*Directions for this task*
Below are records that should be duplicated exactly, with no image retained.

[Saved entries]
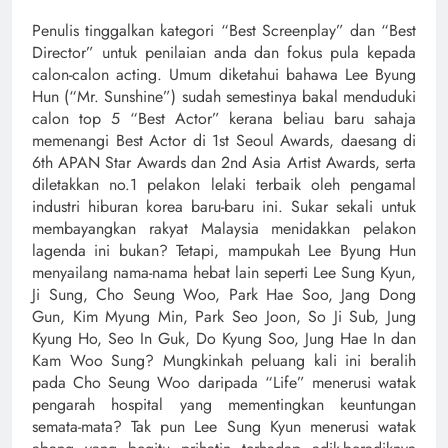
Penulis tinggalkan kategori “Best Screenplay” dan “Best
Director” untuk penilaian anda dan fokus pula kepada
calon-calon acting. Umum diketahui bahawa Lee Byung
Hun (“Mr. Sunshine”) sudah semestinya bakal menduduki
calon top 5 “Best Actor” kerana beliau baru sahaja
memenangi Best Actor di 1st Seoul Awards, daesang di
6th APAN Star Awards dan 2nd Asia Artist Awards, serta
diletakkan no.1 pelakon lelaki terbaik oleh pengamal
industri hiburan korea baru-baru ini. Sukar sekali untuk
membayangkan rakyat Malaysia menidakkan pelakon
lagenda ini bukan? Tetapi, mampukah Lee Byung Hun
menyailang nama-nama hebat lain seperti Lee Sung Kyun,
Ji Sung, Cho Seung Woo, Park Hae Soo, Jang Dong
Gun, Kim Myung Min, Park Seo Joon, So Ji Sub, Jung
Kyung Ho, Seo In Guk, Do Kyung Soo, Jung Hae In dan
Kam Woo Sung? Mungkinkah peluang kali ini beralih
pada Cho Seung Woo daripada “Life” menerusi watak
pengarah hospital yang mementingkan keuntungan
semata-mata? Tak pun Lee Sung Kyun menerusi watak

*Task result*
Penulis tinggalkan kategori “Best Screenplay” dan “Best
Director” untuk penilaian anda dan fokus pula kepada
calon-calon acting. Umum diketahui bahawa Lee Byung
Hun (“Mr. Sunshine”) sudah semestinya bakal menduduki
calon top 5 “Best Actor” kerana beliau baru sahaja
memenangi Best Actor di 1st Seoul Awards, daesang di
6th APAN Star Awards dan 2nd Asia Artist Awards, serta
diletakkan no.1 pelakon lelaki terbaik oleh pengamal
industri hiburan korea baru-baru ini. Sukar sekali untuk
membayangkan rakyat Malaysia menidakkan pelakon
lagenda ini bukan? Tetapi, mampukah Lee Byung Hun
menyailang nama-nama hebat lain seperti Lee Sung Kyun,
Ji Sung, Cho Seung Woo, Park Hae Soo, Jang Dong
Gun, Kim Myung Min, Park Seo Joon, So Ji Sub, Jung
Kyung Ho, Seo In Guk, Do Kyung Soo, Jung Hae In dan
Kam Woo Sung? Mungkinkah peluang kali ini beralih
pada Cho Seung Woo daripada “Life” menerusi watak
pengarah hospital yang mementingkan keuntungan
semata-mata? Tak pun Lee Sung Kyun menerusi watak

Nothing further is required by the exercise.